"If they (the US) want a discussion in WTO (World Trade Organization), we are more than ready because we are not in any breach. We are very clear," Commerce and Industry Minister Anand Sharma told PTI.
Sharma was replying to a question over the US charges that India's IPR norms discriminate against American companies, particularly in the pharmaceutical sector.
"If there is any specific issue, they must inform us," the Minister said, adding that he had told USFDA commissioner Margaret Hamburg that the US should keep in loop Indian authorities if they have any issues.
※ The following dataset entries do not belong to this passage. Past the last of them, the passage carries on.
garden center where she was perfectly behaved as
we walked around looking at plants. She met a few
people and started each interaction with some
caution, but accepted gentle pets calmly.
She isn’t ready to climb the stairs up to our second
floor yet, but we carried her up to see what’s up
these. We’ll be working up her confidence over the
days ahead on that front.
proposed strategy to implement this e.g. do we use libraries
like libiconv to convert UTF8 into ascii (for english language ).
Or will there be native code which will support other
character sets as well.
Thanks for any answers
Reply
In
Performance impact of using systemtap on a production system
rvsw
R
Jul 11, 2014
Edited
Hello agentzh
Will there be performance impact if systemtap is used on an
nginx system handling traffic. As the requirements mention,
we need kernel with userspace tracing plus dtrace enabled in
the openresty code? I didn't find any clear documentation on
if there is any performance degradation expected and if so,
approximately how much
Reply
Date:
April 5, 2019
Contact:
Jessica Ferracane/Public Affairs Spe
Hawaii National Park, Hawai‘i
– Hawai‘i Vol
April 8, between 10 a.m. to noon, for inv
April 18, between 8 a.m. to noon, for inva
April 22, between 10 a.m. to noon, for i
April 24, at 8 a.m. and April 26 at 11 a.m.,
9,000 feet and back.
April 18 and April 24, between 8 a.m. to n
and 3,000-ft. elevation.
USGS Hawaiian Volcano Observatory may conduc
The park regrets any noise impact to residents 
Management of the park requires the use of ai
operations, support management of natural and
Hamburg was here last month and had met Sharma.
US is one of the largest importers of Indian generic medicines.
The US Food and Drug Administration has recently banned import of drugs from Sun Pharma's Karkhadi facility in Gujarat for violation of manufacturing norms.
The US had also raised concerns over issuance of a compulsory license (CL) by India to Hyderabad-based Natco Pharma to manufacture and sell cancer-treatment drug Nexavar.
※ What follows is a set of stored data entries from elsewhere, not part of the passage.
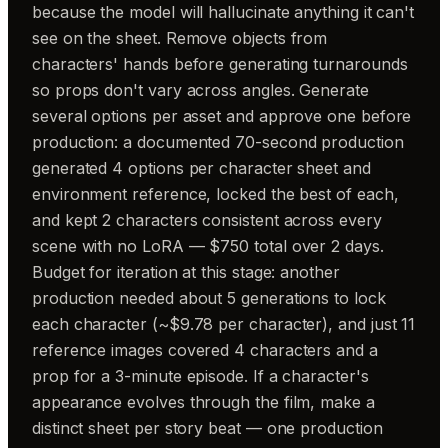
because the model will hallucinate anything it can't
see on the sheet. Remove objects from
characters' hands before generating turnarounds
so props don't vary across angles. Generate
several options per asset and approve one before
production: a documented 70-second production
generated 4 options per character sheet and
environment reference, locked the best of each,
and kept 2 characters consistent across every
scene with no LoRA — $750 total over 2 days.
Budget for iteration at this stage: another
production needed about 5 generations to lock
each character (~$9.78 per character), and just 11
reference images covered 4 characters and a
prop for a 3-minute episode. If a character's
appearance evolves through the film, make a
distinct sheet per story beat — one production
Indian authorities have expressed their concern over the USFDAs audit inspections of Indian pharmaceutical companies and the disproportionate penalties imposed in some instances.
The USFDA has taken a series of actions against Indian pharmaceutical firms, restricting their shipments to the US, their largest export market.
The US health regulator on January 23 banned the import of products manufactured by Ranbaxy Laboratories at its plant at Toansa. This was the company's fourth plant to face regulatory action from the USFDA, after Mohali, Paonta Sahib and Dewas plants.
Another Indian firm, Wockhardt, had its two plants put under import alert by the USFDA.
According to sources, such steps by the USFDA would affect India's pharma exports to the US.
India's pharma exports increased 10 per cent to USD 14.6 billion during 2012-13, with shipments to the US accounting for about 26 per cent of the total.
India is the largest exporter of generics to the US by volume, with supplies from 35 companies in the country. The nation has around 320 USFDA-approved pharma facilities, the largest number outside the US.